Ovviamente, ritrovarmi di nuovo qui come campione significa molto per me”.
Jannik porta a cinque i suoi titoli Slam. “Penso che ogni torneo del Grande Slam sia diverso – sottolinea -. Storia diversa, ambiente diverso, sensazioni diverse prima del torneo. Per me questo significa molto perché è stato un torneo difficile, ancora una volta dopo Parigi. Anche l’anno scorso è stato difficile. Ma venendo qui, ho cercato di mettermi nella posizione migliore possibile per essere il più competitivo possibile. E’ stato un periodo duro, ho sacrificato molto del mio tempo e di tutto il resto per arrivare a questo punto. Raggiungere questo traguardo significa molto per me. Sì, oggi è stata una giornata fantastica”.
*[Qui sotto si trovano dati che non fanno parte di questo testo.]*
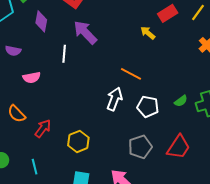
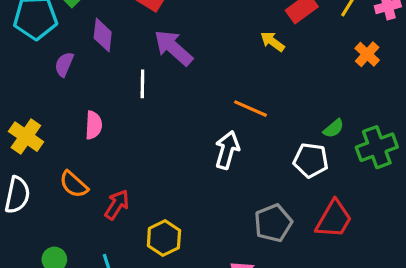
purple semicircle: (13, 51) -> (64, 64), moved, turned 105
pink semicircle: (32, 78) -> (94, 125), turned -72
green semicircle: (181, 101) -> (334, 128), moved
white pentagon: (148, 107) -> (311, 160), moved
yellow hexagon: (78, 141) -> (164, 238), moved

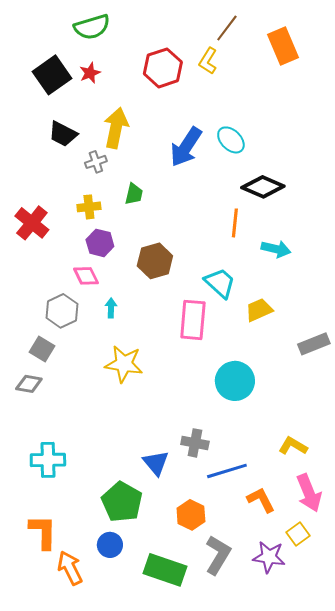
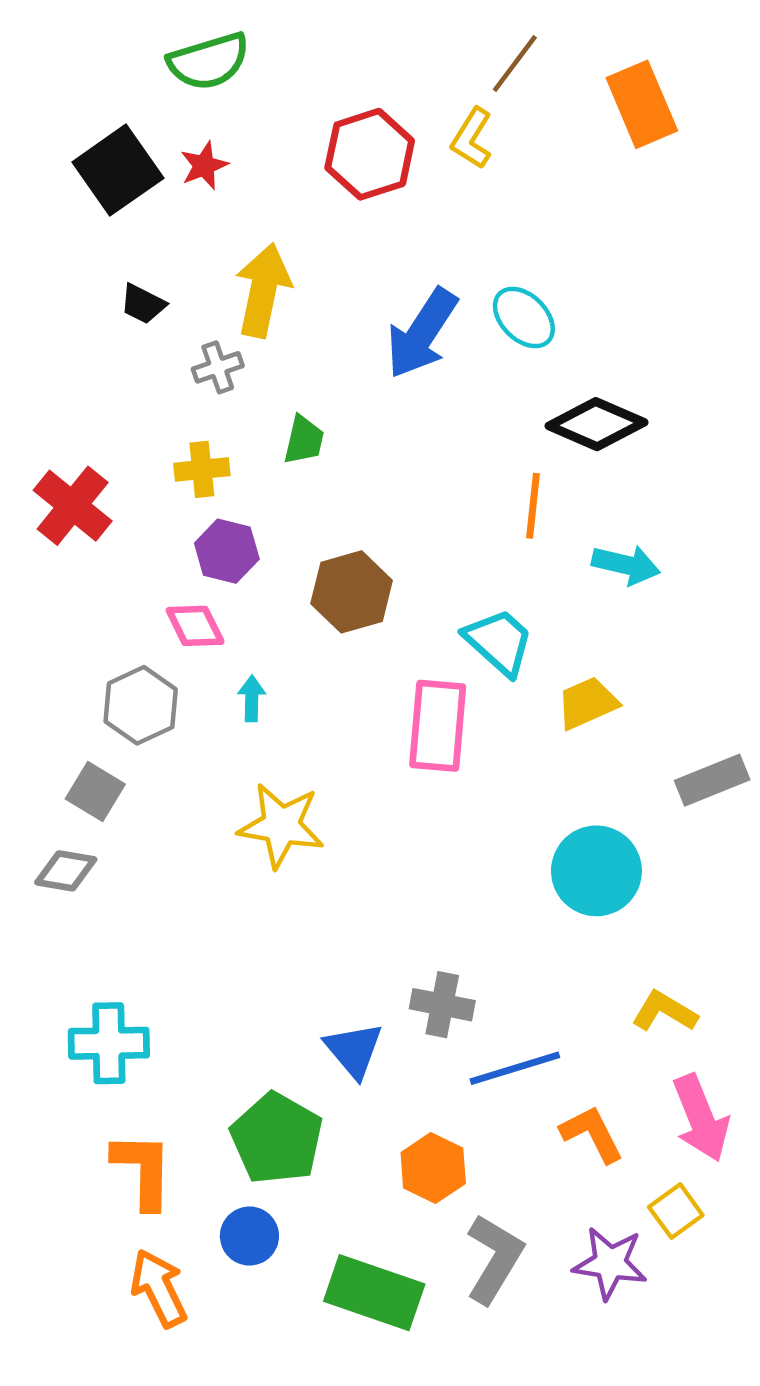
black trapezoid: (63, 134) -> (143, 304), size x0.7
cyan circle: (235, 381) -> (596, 871), moved
orange L-shape: (43, 532) -> (143, 1170), moved

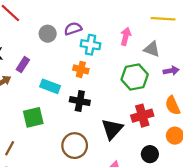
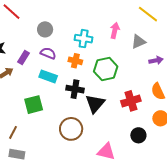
yellow line: (163, 19) -> (148, 14), turned 35
purple semicircle: (73, 29) -> (48, 53), moved, turned 42
gray triangle: (152, 49) -> (138, 42), turned -42
green hexagon: (135, 77) -> (106, 69), moved
black triangle: (112, 129) -> (95, 104), moved

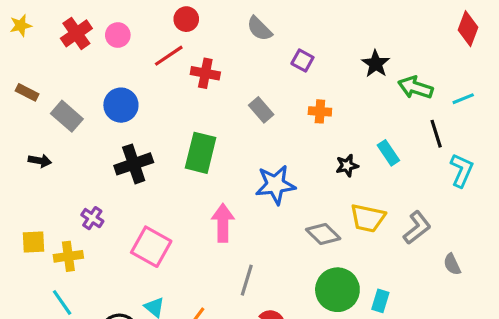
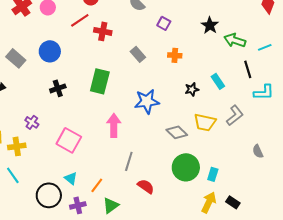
black cross: (134, 164) -> (58, 88), size x0.7
cyan L-shape: (462, 170) -> (264, 92), turned 65
gray L-shape: (417, 228) -> (235, 115), moved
Hai affrontato un solo break point in quattro ore. Come fai a rimanere così concentrato? “Non lo so”, sorride Jannik. “Si tratta semplicemente di restare lì, nel momento. Se perdi il servizio una volta, il set è finito, molto probabilmente. Soprattutto quando giochi contro Sascha. Contro i migliori giocatori del mondo, devi stare molto attento sui tuoi turni di servizio. Sono migliorato nel corso dell’intero torneo. Se confronto la prestazione delle prime due o tre partite con le ultime, c’è stato un costante miglioramento. Era esattamente ciò di cui avevo bisogno. Cercavo questo miglioramento, un miglioramento come giocatore. E ce l’abbiamo fatta”.
Ora per il numero uno al mondo è tempo di fermarsi un attimo. “Voglio godermi questo momento, ho lavorato tanto dopo Parigi, ho avuto pochi giorni liberi. Ora voglio staccare la testa, sicuramente in questo momento c’è tanta felicità e sono orgoglioso, ma vorrei staccare perché non c’è solo il tennis”. I prossimi obiettivi? “Devo parlare con il team, anche sulla programmazione. Dobbiamo vedere se la cosa giusta è giocare a Montreal e Cincinnati, o solo Montreal, o solo Cincinnati. Sono tante le opzioni in campo”.
ZVEREV: SONO NELLA DIREZIONE GIUSTA
“Rispetto allo scorso anno, è stato un torneo diverso per me. Certo, mi sarebbe piaciuto alzare il trofeo, ma oggi lui è stato più bravo di me,
e merita di vincere”, ha detto Alexander Zverev in conferenza stampa, dicendosi soddisfatto per questi primi sei mesi dell’anno. “È questo il tennis che voglio giocare. È questo lo stile di gioco che voglio adottare. All’inizio dell’anno ci sono state partite in cui ho faticato un po’ di più con questo stile, ma l’ho applicato con costanza. Più lo pratico, più spero di migliorare. Ancora una volta, ho vinto il mio primo titolo del Grande Slam a Parigi. Qui sono arrivato in finale per la prima volta in carriera. E’ tutto perfetto? No, devo ancora migliorare, ma penso che sia la direzione giusta”.